Data records

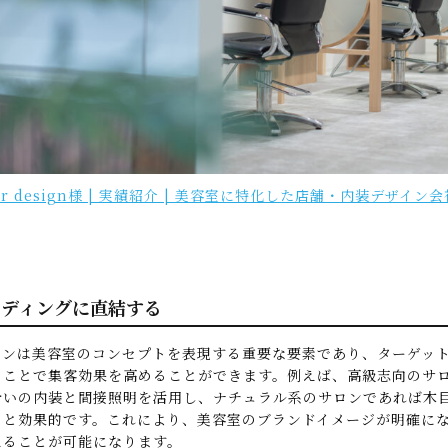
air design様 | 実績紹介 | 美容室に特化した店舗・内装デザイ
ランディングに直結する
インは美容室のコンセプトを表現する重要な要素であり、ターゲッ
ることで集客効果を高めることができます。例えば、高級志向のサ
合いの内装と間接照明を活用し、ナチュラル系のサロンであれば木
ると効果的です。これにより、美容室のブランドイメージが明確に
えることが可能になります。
...
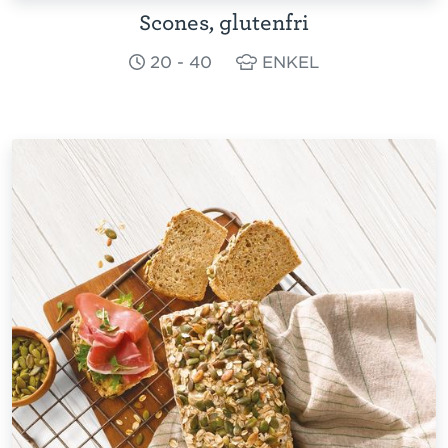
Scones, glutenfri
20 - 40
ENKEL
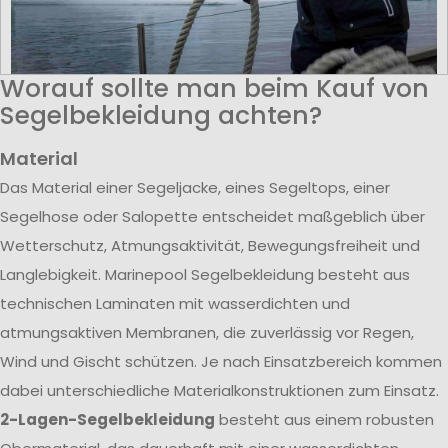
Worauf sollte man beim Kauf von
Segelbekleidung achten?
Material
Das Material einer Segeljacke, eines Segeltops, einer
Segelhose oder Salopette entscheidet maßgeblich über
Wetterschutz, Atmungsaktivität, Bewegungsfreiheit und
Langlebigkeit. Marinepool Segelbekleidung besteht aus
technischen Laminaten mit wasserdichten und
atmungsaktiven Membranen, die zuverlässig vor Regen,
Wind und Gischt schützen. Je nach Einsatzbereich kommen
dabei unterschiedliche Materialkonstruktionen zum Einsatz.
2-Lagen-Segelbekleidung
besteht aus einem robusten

▶ **What this task involves**
Across the entries above, find each line with the word "besteht" and please copy it out.

▶ **Output of the task**
Langlebigkeit. Marinepool Segelbekleidung besteht aus
besteht aus einem robusten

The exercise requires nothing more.